Next, we will initialize our environment as described in detail in our ["Getting Started" notebook](Level0_getting_started_with_Llama_Stack.ipynb). Please refer to it for additional explanations.

In [3]:
# for accessing the environment variables
import os
from dotenv import load_dotenv
load_dotenv()

# for communication with Llama Stack
from llama_stack_client import LlamaStackClient

# pretty print of the results returned from the model/agent
import sys
sys.path.append('..')  
from src.utils import step_printer
from termcolor import cprint

base_url = "http://llama-stack.genaiops-rag.svc.cluster.local:80" #os.getenv("REMOTE_BASE_URL")

# Tavily search API key is required for some of our demos and must be provided to the client upon initialization.
# We will cover it in the agentic demos that use the respective tool. Please ignore this parameter for all other demos.
tavily_search_api_key = os.getenv("TAVILY_SEARCH_API_KEY")
if tavily_search_api_key is None:
    provider_data = None
else:
    provider_data = {"tavily_search_api_key": tavily_search_api_key}


client = LlamaStackClient(
    base_url=base_url,
    provider_data=provider_data
)
    
print(f"Connected to Llama Stack server")
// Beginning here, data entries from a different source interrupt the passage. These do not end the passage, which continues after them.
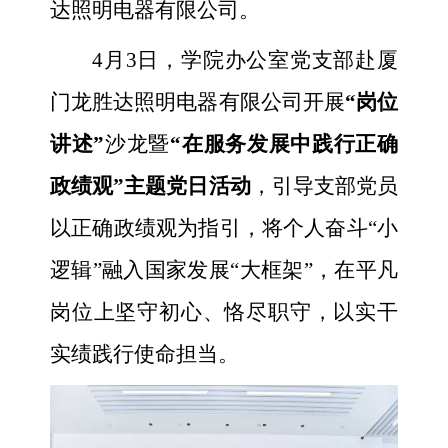
达照明电器有限公司。
4月3日，学院办公室党支部赴厦
门龙胜达照明电器有限公司开展
“岗位
讲述”
沙龙暨
“在服务发展中践行正确
政绩观”主题党日活动
，引导支部党员
以正确政绩观为指引，将个人奋斗“小
逻辑”融入国家发展“大框架”，在平凡
岗位上坚守初心、恪尽职守，以实干
实绩践行使命担当。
# model_id for the model you wish to use that is configured with the Llama Stack server
model_id = "llama32-3b"

temperature = float(os.getenv("TEMPERATURE", 0.0))
if temperature > 0.0:
    top_p = float(os.getenv("TOP_P", 0.95))
    strategy = {"type": "top_p", "temperature": temperature, "top_p": top_p}
else:
    strategy = {"type": "greedy"}

max_tokens = int(os.getenv("MAX_TOKENS", 4096))
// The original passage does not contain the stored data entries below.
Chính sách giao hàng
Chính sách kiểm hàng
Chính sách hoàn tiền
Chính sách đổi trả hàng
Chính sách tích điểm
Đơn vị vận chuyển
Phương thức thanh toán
# sampling_params will later be used to pass the parameters to Llama Stack Agents/Inference APIs
sampling_params = {
    "strategy": strategy,
    "max_tokens": max_tokens,
}

stream_env = os.getenv("STREAM", "True")
# the Boolean 'stream' parameter will later be passed to Llama Stack Agents/Inference APIs
# any value non equal to 'False' will be considered as 'True'
stream = (stream_env != "False")

print(f"Inference Parameters:\n\tModel: {model_id}\n\tSampling Parameters: {sampling_params}\n\tstream: {stream}")
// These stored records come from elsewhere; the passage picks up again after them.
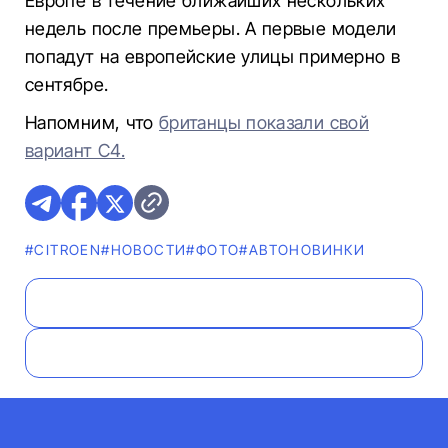
Европе в течение ближайших нескольких
недель после премьеры. А первые модели
попадут на европейские улицы примерно в
сентябре.
Напомним, что
британцы показали свой
вариант С4.
#CITROEN
#НОВОСТИ
#ФОТО
#AВТОНОВИНКИ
Connected to Llama Stack server
Inference Parameters:
	Model: llama32-3b
	Sampling Parameters: {'strategy': {'type': 'greedy'}, 'max_tokens': 4096}
	stream: True


Finally, we complete the setup by initializing the document collection we will use for RAG ingestion and retrieval.

In [4]:
vector_db_id = f"test_vector_db_{uuid.uuid4()}"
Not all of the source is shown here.